▸ **Task brief**: Omit the pictures and return exactly the stretch of the material below from the line with "haline gelen Diagne, özellikle" through the line with "Smart-Home-Systemen verbinden.".

▸ **Input data**:
==*==
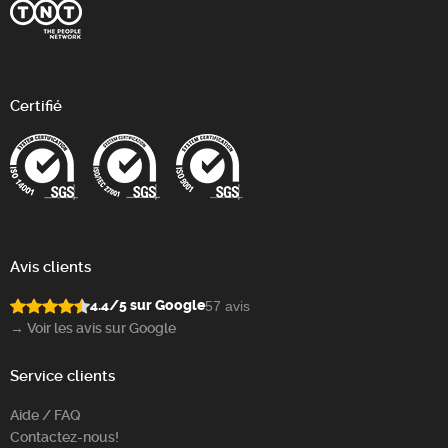
Certifié
Avis clients
4.4/5 sur Google
57 avis
→ Voir les avis sur Google
Service clients
Aide / FAQ
Contactez-nous!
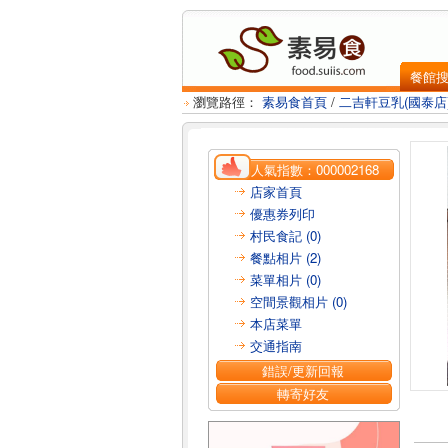
餐館
瀏覽路徑：
素易食首頁
/
二吉軒豆乳(國泰店
人氣指數：
000002168
店家首頁
優惠券列印
村民食記 (0)
餐點相片 (2)
菜單相片 (0)
空間景觀相片 (0)
本店菜單
交通指南
錯誤/更新回報
轉寄好友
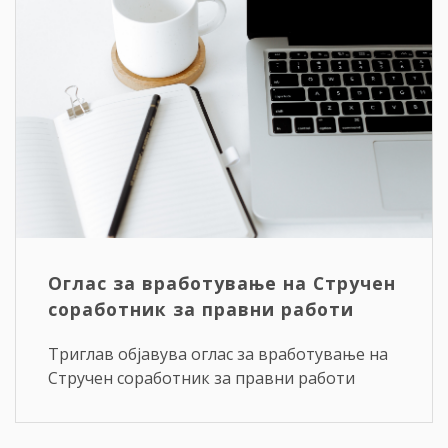
Оглас за вработување на Стручен
соработник за правни работи
Триглав објавува оглас за вработување на
Стручен соработник за правни работи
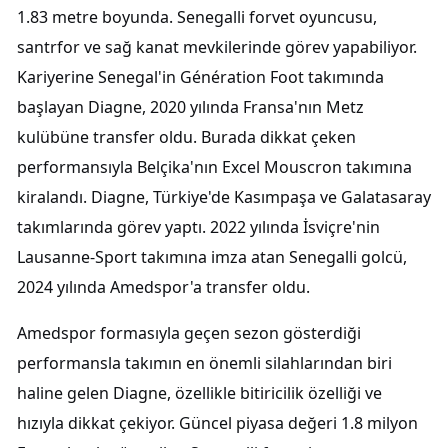
1.83 metre boyunda. Senegalli forvet oyuncusu,
santrfor ve sağ kanat mevkilerinde görev yapabiliyor.
Kariyerine Senegal'in Génération Foot takımında
başlayan Diagne, 2020 yılında Fransa'nın Metz
kulübüne transfer oldu. Burada dikkat çeken
performansıyla Belçika'nın Excel Mouscron takımına
kiralandı. Diagne, Türkiye'de Kasımpaşa ve Galatasaray
takımlarında görev yaptı. 2022 yılında İsviçre'nin
Lausanne-Sport takımına imza atan Senegalli golcü,
2024 yılında Amedspor'a transfer oldu.
Amedspor formasıyla geçen sezon gösterdiği
performansla takımın en önemli silahlarından biri
haline gelen Diagne, özellikle bitiricilik özelliği ve
hızıyla dikkat çekiyor. Güncel piyasa değeri 1.8 milyon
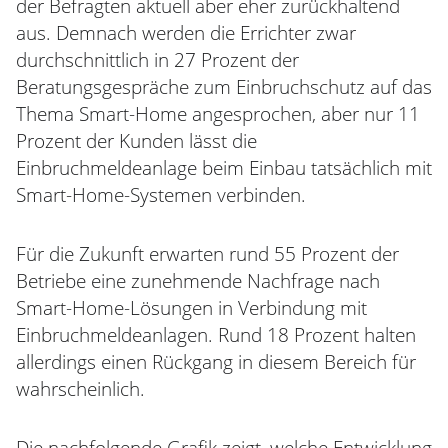
der Befragten aktuell aber eher zurückhaltend
aus. Demnach werden die Errichter zwar
durchschnittlich in 27 Prozent der
Beratungsgespräche zum Einbruchschutz auf das
Thema Smart-Home angesprochen, aber nur 11
Prozent der Kunden lässt die
Einbruchmeldeanlage beim Einbau tatsächlich mit
Smart-Home-Systemen verbinden.
Für die Zukunft erwarten rund 55 Prozent der
Betriebe eine zunehmende Nachfrage nach
Smart-Home-Lösungen in Verbindung mit
Einbruchmeldeanlagen. Rund 18 Prozent halten
allerdings einen Rückgang in diesem Bereich für
wahrscheinlich.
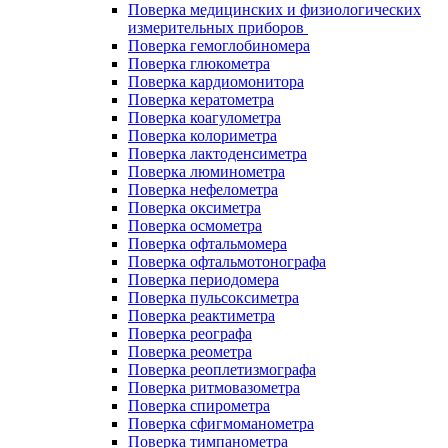
Поверка медицинских и физиологических
измерительных приборов
Поверка гемоглобиномера
Поверка глюкометра
Поверка кардиомонитора
Поверка кератометра
Поверка коагулометра
Поверка колориметра
Поверка лактоденсиметра
Поверка люминометра
Поверка нефелометра
Поверка оксиметра
Поверка осмометра
Поверка офтальмомера
Поверка офтальмотонографа
Поверка периодомера
Поверка пульсоксиметра
Поверка реактиметра
Поверка реографа
Поверка реометра
Поверка реоплетизмографа
Поверка ритмовазометра
Поверка спирометра
Поверка сфигмоманометра
Поверка тимпанометра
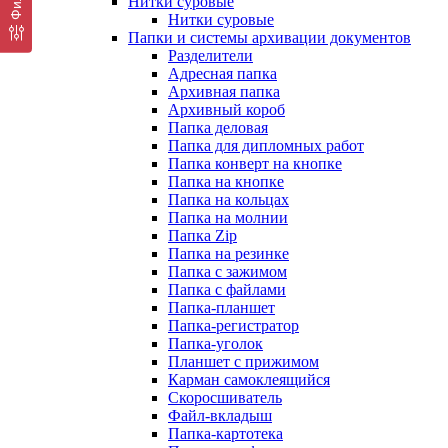
Нитки суровые
Нитки суровые
Папки и системы архивации документов
Разделители
Адресная папка
Архивная папка
Архивный короб
Папка деловая
Папка для дипломных работ
Папка конверт на кнопке
Папка на кнопке
Папка на кольцах
Папка на молнии
Папка Zip
Папка на резинке
Папка с зажимом
Папка с файлами
Папка-планшет
Папка-регистратор
Папка-уголок
Планшет с прижимом
Карман самоклеящийся
Скоросшиватель
Файл-вкладыш
Папка-картотека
==*==
▸ **Reply**:
haline gelen Diagne, özellikle bitiricilik özelliği ve
hızıyla dikkat çekiyor. Güncel piyasa değeri 1.8 milyon
der Befragten aktuell aber eher zurückhaltend
aus. Demnach werden die Errichter zwar
durchschnittlich in 27 Prozent der
Beratungsgespräche zum Einbruchschutz auf das
Thema Smart-Home angesprochen, aber nur 11
Prozent der Kunden lässt die
Einbruchmeldeanlage beim Einbau tatsächlich mit
Smart-Home-Systemen verbinden.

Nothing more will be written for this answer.